Todd, Alix and Shana in the pool

Alix has a go on the waterslide (yes, the Hilton Bocagrande  has a waterslide)

Sunset over the Hilton pool area

Jace living the high life at the Hilton

The chiva bus tour is almost a rite of passage as a visitor to Cartagena. You get picked up at your (or your friends') hotel in Bocagrande by a brightly coloured chiva bus complete with musicians, and you drive around for a while as other passengers are collected. Then the fun starts: plasic cups, a bucket of ice, a half bottle of rum and a bottle of Pepsi are passed into each row. You drive around some more while the MC introduces himself, the driver and the musicians, and he starts to get everyone excited by doing shout-outs for all the nationalities on the bus, gets the ladies in each row to "shake it" to the music, and then the men have their turn.

All of us on the chiva bus

All the necessary tools for a good night

The boys in row #8 "shake it"

[Video of musicians coming soon]

By now, you're in the Old Town and everyone jumps off the bus with their drinks to go hang out on the wall with everyone from the other ten chiva buses that have been driving around. Up on the wall, there are all the usual hawkers selling drinks, cigarettes and knick-knacks (Cartagena is full of them) as well as women in tradional Caribbean dress with bowls of fruit on their heads that you can pose with and have photos taken. There is also a troop of very energetic local dancers.




Last stop is a local nightclub, where you can leave the bus and party on till the wee hours, or just stay for a drink and a dance and get taken back to your hotel. We were all pretty pooped, so headed back early on the bus. It had been a very fun night.

Dancing in the club

Playa Blanca

Eugene, who had told us about Izhcayluma, also mentioned Playa Blanca as a good place to kick back and relax. After all our fun in Cartagena, we decided to head to this white-sand beach on Barú Island for some quiet R&R.

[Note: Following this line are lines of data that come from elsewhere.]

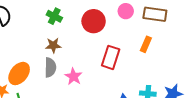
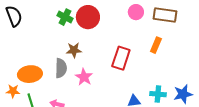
red circle: (94, 21) -> (88, 17), moved
brown star: (53, 45) -> (74, 50), moved
orange ellipse: (19, 74) -> (30, 74), turned 45

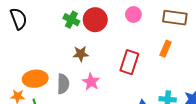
pink circle: (136, 12) -> (133, 14), moved
gray semicircle: (61, 68) -> (63, 84), moved

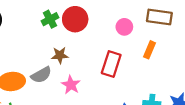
pink circle: (133, 14) -> (124, 27), moved
green cross: (71, 20) -> (50, 19), turned 35
gray semicircle: (63, 84) -> (41, 75), moved, turned 60

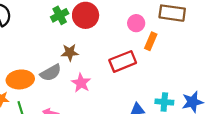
orange rectangle: (150, 50) -> (151, 41), moved
red rectangle: (111, 64) -> (123, 61), turned 50

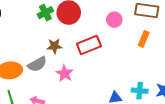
orange rectangle: (151, 41) -> (144, 39), moved
red rectangle: (123, 61) -> (89, 45), moved

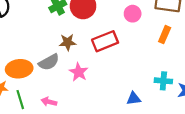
cyan cross: (140, 91) -> (163, 81), moved

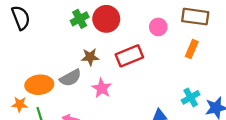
cyan cross: (163, 81) -> (191, 97), turned -35

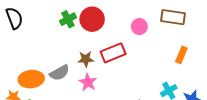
orange rectangle: (192, 49) -> (181, 55), moved
brown star: (90, 57) -> (86, 59), moved

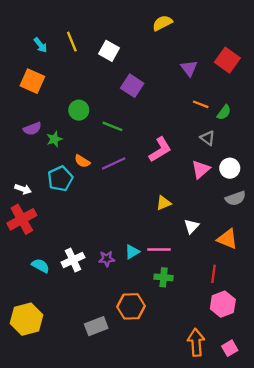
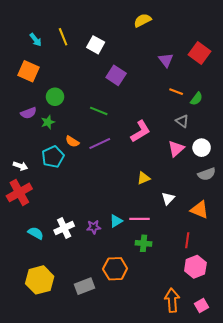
green circle: (79, 110) -> (55, 97), moved
yellow hexagon: (27, 319) -> (40, 280), moved

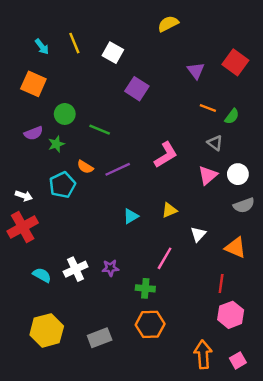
green line: (99, 111) -> (100, 130), moved
pink line: (139, 219) -> (165, 258), turned -60
cyan triangle: (116, 221) -> (131, 216), moved
green cross: (144, 243) -> (145, 288), moved
orange hexagon: (115, 269) -> (150, 324), moved

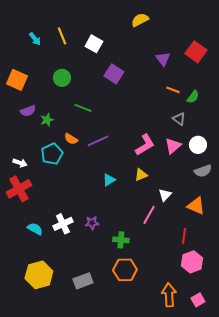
orange square: (33, 84) -> (17, 80), moved
green circle: (65, 114) -> (62, 78), moved
pink L-shape: (166, 155) -> (145, 145), moved
pink line: (165, 258) -> (149, 215), moved

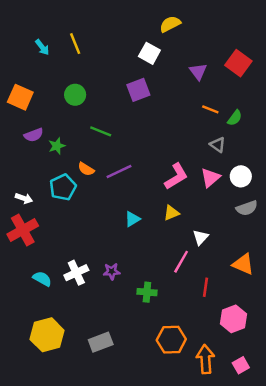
white square: (94, 44) -> (149, 53), moved
purple square: (114, 74) -> (138, 90), turned 36
orange triangle: (196, 206) -> (243, 264), moved
red line: (184, 236) -> (205, 287), moved
orange hexagon: (125, 270) -> (171, 340), moved

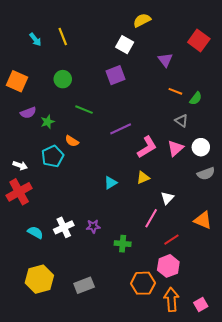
red square: (238, 63) -> (199, 41), moved
purple line: (119, 172) -> (121, 129), moved
red line: (205, 287) -> (171, 240), turned 49
pink hexagon: (233, 319) -> (168, 266), moved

Getting there proved interesting. We were planning to camp so were taking all our gear, making the inland route (bus-ferry-motortaxi) a non-option. We went to the quay from whence all the boats departed, most of them day-trippers which stop at Las Islas del Rosario before taking people to Playa Blanca. A fast-talking salesman hussled us onto one boat with promises ("Yes, yes, it's direct to Playa Blanca... It will take one hour and a half."), which turned out to be total lies. Despite leaving Cartagena at 8.30am, we didn't get to Playa Blanca till 1.15pm, after stopping at Rosario for about an hour. We weren't happy but we got there in the end, got a "free" lunch and learned a valuable lesson.

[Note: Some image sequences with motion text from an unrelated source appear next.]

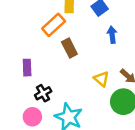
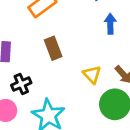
brown rectangle: (69, 48) -> (53, 48), moved

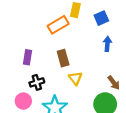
yellow triangle: (92, 75) -> (75, 78), moved

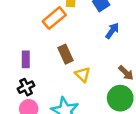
blue arrow: (107, 44) -> (112, 31), turned 40
black cross: (37, 82) -> (26, 87), moved

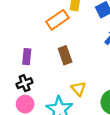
yellow triangle: (83, 74) -> (78, 89), moved

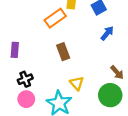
purple rectangle: (27, 57) -> (15, 50), moved

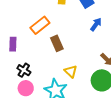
orange rectangle: (55, 18) -> (40, 25), moved
black cross: (25, 79) -> (24, 70), turned -32

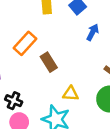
yellow triangle: (71, 71) -> (71, 94), turned -32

Playa Blanca was very picturesque. We walked up the beach with all our gear till we came to a nice-looking place that offered hammocks and tents. They were cheap and clean so we took a tent, dumped our gear, changed into our swimmers and took a much-needed dip. It was lovely and warm but still refreshing; we were finally swimming in the Caribbean!

Ahhh, first swim in the warm Caribbean waters

Sunset on our first night

The next three days were spent in a very relaxed way: swimming, reading, eating fish, octopus, prawns or chicken with coconut rice and salad, getting to know the locals, and drinking rum & coke.

Having fun in the sand

Alix sunbathes while the hawkers try to sell necklaces to a couple nearby

Looking to the northern end of the beach

Yep, life's pretty good here

Unfortunately, the amenities on Playa Blanca are pretty limited, so after three nights, it was time to head back to civilisation (and showers). Plus, we really wanted to go diving in these warm Caribbean waters. It was time to head east again.

Glad they have spare lives on the ferry, but I'm happy with the one I have!